Abstract: For $ p\in (1, \infty)$, we consider the following weighted Neumann eigenvalue problem on $B_1^c$, the exterior of the closed unit ball in $R^N$: \begin{equation}\label{Neumann eqn} \begin{aligned} -\Delta_p \phi & = \lambda g |\phi|^{p-2} \phi \ \text{in}\ B^c_1, \ \displaystyle\frac{\partial \phi}{\partial \nu} &= 0 \ \text{on} \ \partial B_1, \end{aligned} \end{equation} where $\Delta_p$ is the $p$-Laplace operator and $g \in L^1_{loc}(B^c_1)$ is an indefinite weight function.
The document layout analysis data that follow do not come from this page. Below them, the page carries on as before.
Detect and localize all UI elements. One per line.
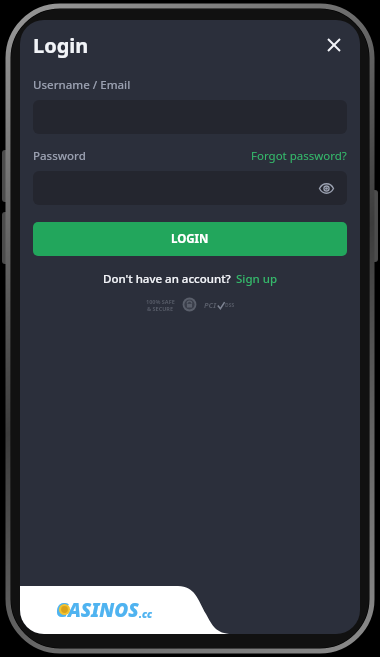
staticText: Login xyxy=(33,32,89,59)
staticText: Username / Email xyxy=(33,77,131,93)
staticText: CASINOS xyxy=(56,597,139,623)
button[interactable]: Close xyxy=(319,30,349,60)
button[interactable]: Forgot password? xyxy=(251,148,347,164)
staticText: .cc xyxy=(139,607,153,621)
staticText: Don't have an account? xyxy=(103,271,231,287)
staticText: DSS xyxy=(225,302,235,309)
button[interactable]: Show password xyxy=(313,175,339,201)
button[interactable]: Show password xyxy=(33,171,347,205)
staticText: PCI xyxy=(204,300,217,310)
staticText: & SECURE xyxy=(147,305,174,312)
button[interactable]: LOGIN xyxy=(33,222,347,256)
staticText: Forgot password? xyxy=(251,148,347,164)
staticText: 100% SAFE xyxy=(146,298,175,305)
button[interactable]: Sign up xyxy=(236,271,278,287)
staticText: Sign up xyxy=(236,271,278,287)
staticText: LOGIN xyxy=(171,231,209,247)
staticText: Password xyxy=(33,148,86,164)
button[interactable]: Casinos.cc xyxy=(56,597,153,623)
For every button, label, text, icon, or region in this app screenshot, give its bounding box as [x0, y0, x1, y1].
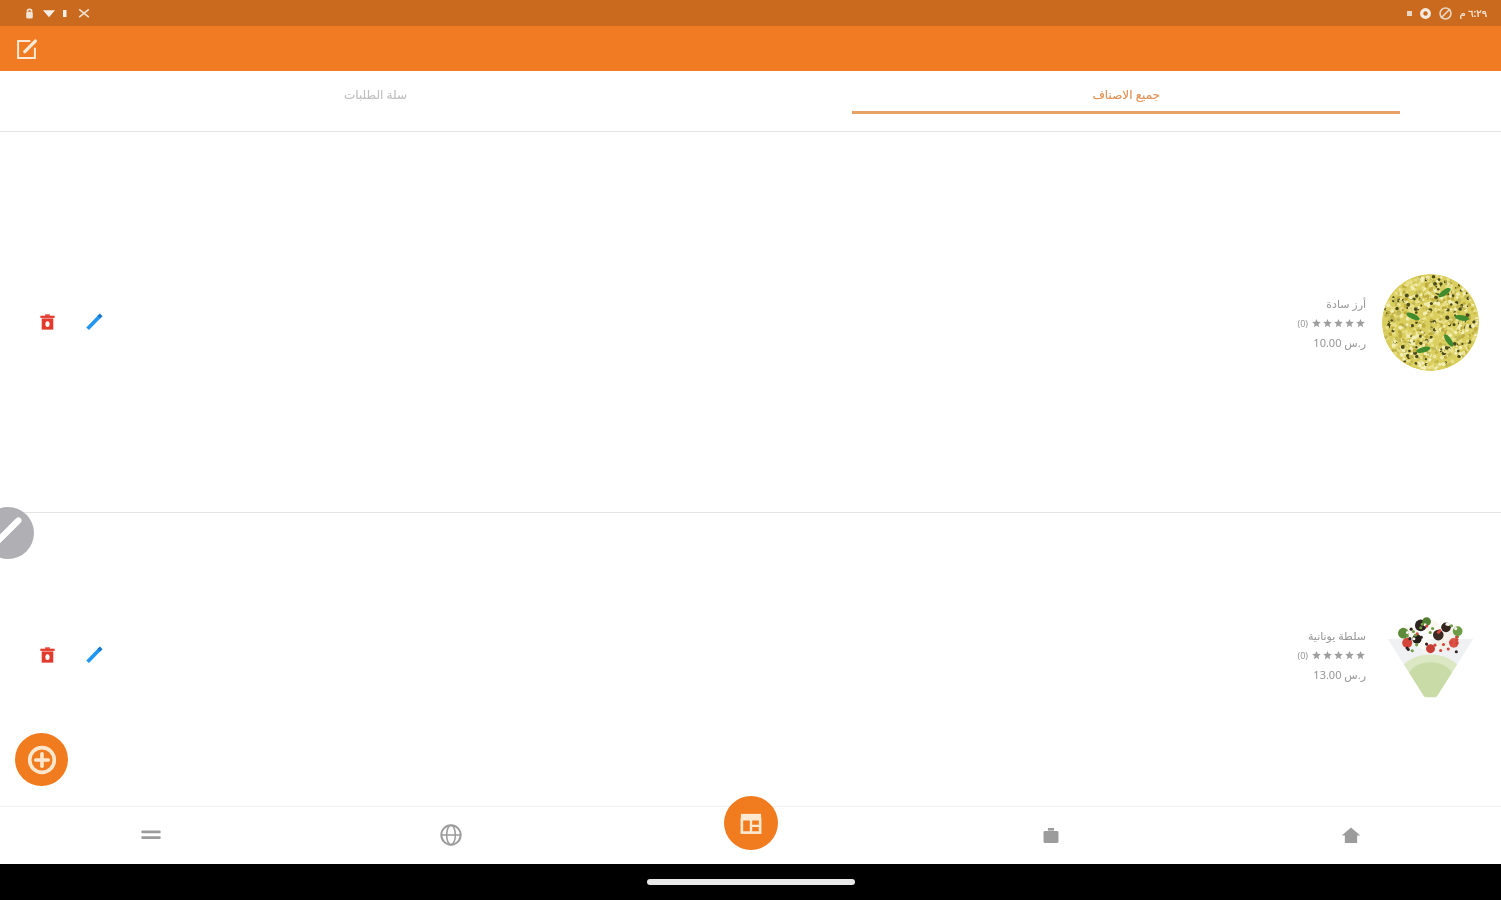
staticText: (0) — [1297, 649, 1308, 661]
button[interactable]: Menu — [0, 806, 301, 864]
button[interactable]: Edit — [77, 305, 111, 339]
button[interactable]: Home — [1201, 806, 1501, 864]
button[interactable]: Language — [301, 806, 601, 864]
button[interactable]: Delete — [30, 305, 64, 339]
button[interactable]: Add item — [15, 733, 68, 786]
staticText: سلة الطلبات — [344, 86, 407, 102]
button[interactable]: أرز سادة — [0, 132, 1501, 512]
staticText: أرز سادة — [1326, 296, 1366, 311]
button[interactable]: جميع الاصناف — [750, 71, 1501, 131]
button[interactable]: Delete — [30, 638, 64, 672]
staticText: 10.00 ر.س — [1313, 335, 1366, 350]
button[interactable]: سلة الطلبات — [0, 71, 750, 131]
button[interactable]: Orders — [901, 806, 1201, 864]
staticText: ٦:٢٩ م — [1459, 6, 1487, 20]
button[interactable]: Toggle panel — [0, 507, 34, 559]
button[interactable]: Edit — [77, 638, 111, 672]
button[interactable]: سلطة يونانية — [0, 513, 1501, 796]
button[interactable]: Compose — [8, 31, 44, 67]
button[interactable]: Store — [724, 796, 778, 850]
staticText: (0) — [1297, 317, 1308, 329]
staticText: جميع الاصناف — [1092, 86, 1160, 102]
staticText: 13.00 ر.س — [1313, 667, 1366, 682]
staticText: سلطة يونانية — [1307, 628, 1366, 643]
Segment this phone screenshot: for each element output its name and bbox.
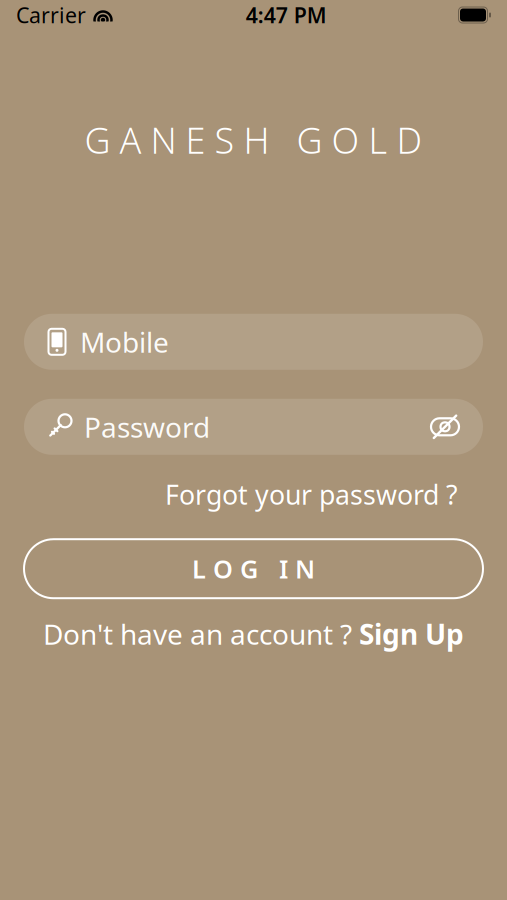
staticText: L O G I N (192, 552, 315, 586)
staticText: Sign Up (359, 615, 464, 652)
staticText: Password (84, 408, 210, 445)
staticText: Don't have an account ? (43, 615, 352, 652)
staticText: 4:47 PM (246, 1, 327, 29)
staticText: Forgot your password ? (165, 477, 458, 512)
staticText: Carrier (16, 1, 86, 29)
button[interactable]: Don't have an account ? (43, 609, 464, 658)
staticText: G A N E S H G O L D (84, 116, 422, 164)
staticText: Mobile (80, 323, 169, 360)
button[interactable]: Forgot your password ? (165, 471, 458, 518)
button[interactable]: Show password (429, 411, 461, 443)
button[interactable]: L O G I N (24, 539, 483, 598)
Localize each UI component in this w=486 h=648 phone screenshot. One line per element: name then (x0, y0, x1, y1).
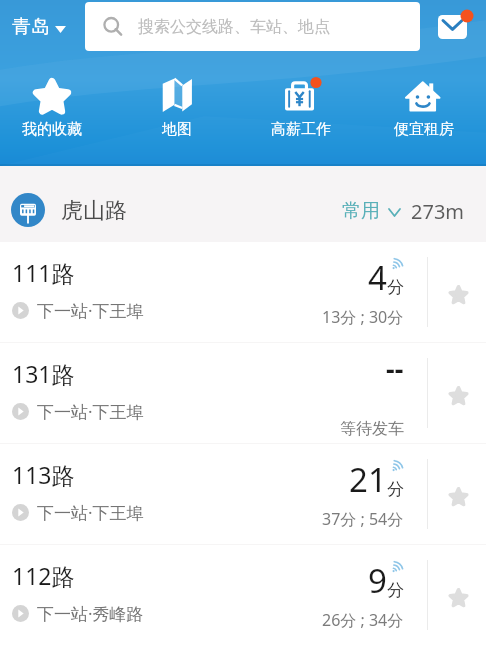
staticText: 下一站·下王埠 (37, 400, 144, 423)
staticText: 下一站·下王埠 (37, 501, 144, 524)
staticText: 分 (387, 479, 404, 500)
staticText: 等待发车 (340, 419, 404, 439)
staticText: 分 (387, 580, 404, 601)
staticText: 26分 ; 34分 (322, 609, 404, 631)
staticText: 下一站·秀峰路 (37, 602, 144, 625)
button[interactable]: 112路 (0, 545, 486, 645)
button[interactable]: 搜索公交线路、车站、地点 (85, 2, 420, 51)
staticText: 273m (411, 198, 465, 225)
button[interactable]: Favorite (428, 545, 486, 645)
button[interactable]: 131路 (0, 343, 486, 443)
button[interactable]: Favorite (428, 242, 486, 342)
button[interactable]: 113路 (0, 444, 486, 544)
staticText: -- (386, 350, 404, 387)
button[interactable]: 高薪工作 (261, 76, 341, 139)
button[interactable]: Favorite (428, 444, 486, 544)
staticText: 9 (368, 558, 387, 603)
staticText: 常用 (342, 199, 380, 223)
staticText: 下一站·下王埠 (37, 299, 144, 322)
button[interactable]: 常用 (342, 198, 400, 222)
button[interactable]: 便宜租房 (384, 76, 464, 139)
button[interactable]: Favorite (428, 343, 486, 443)
staticText: 高薪工作 (271, 120, 331, 139)
staticText: 131路 (12, 358, 75, 389)
staticText: 虎山路 (61, 197, 127, 225)
staticText: 我的收藏 (22, 120, 82, 139)
button[interactable]: 111路 (0, 242, 486, 342)
staticText: 分 (387, 277, 404, 298)
button[interactable]: 我的收藏 (12, 76, 92, 139)
staticText: 便宜租房 (394, 120, 454, 139)
staticText: 37分 ; 54分 (322, 508, 404, 530)
staticText: 13分 ; 30分 (322, 306, 404, 328)
staticText: 21 (349, 457, 387, 502)
button[interactable]: Messages (432, 5, 476, 49)
staticText: 4 (368, 255, 387, 300)
staticText: 地图 (162, 120, 192, 139)
staticText: 青岛 (12, 15, 50, 39)
staticText: 搜索公交线路、车站、地点 (138, 17, 330, 37)
staticText: 113路 (12, 459, 75, 490)
staticText: 111路 (12, 257, 75, 288)
button[interactable]: 青岛 (12, 0, 66, 54)
staticText: 112路 (12, 560, 75, 591)
button[interactable]: 地图 (137, 76, 217, 139)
Depending on the values of $p$ and the dimension $N$, we take $g$ in certain Lorentz spaces or weighted Lebesgue spaces and show that the above eigenvalue problem admits an unbounded sequence of positive eigenvalues that includes a unique principal eigenvalue. For this purpose, we establish the compact embeddings of $W^{1,p}(B^c_1)$ into $L^p(B^c_1, |g|)$ for $g$ in certain weighted Lebesgue spaces. For $N>p$, we also provide an alternate proof for the embedding of $W^{1,p}(B^c_1)$ into $L^{p^*,p}(B^c_1)$. Further, we show that the set of all eigenvalues is closed.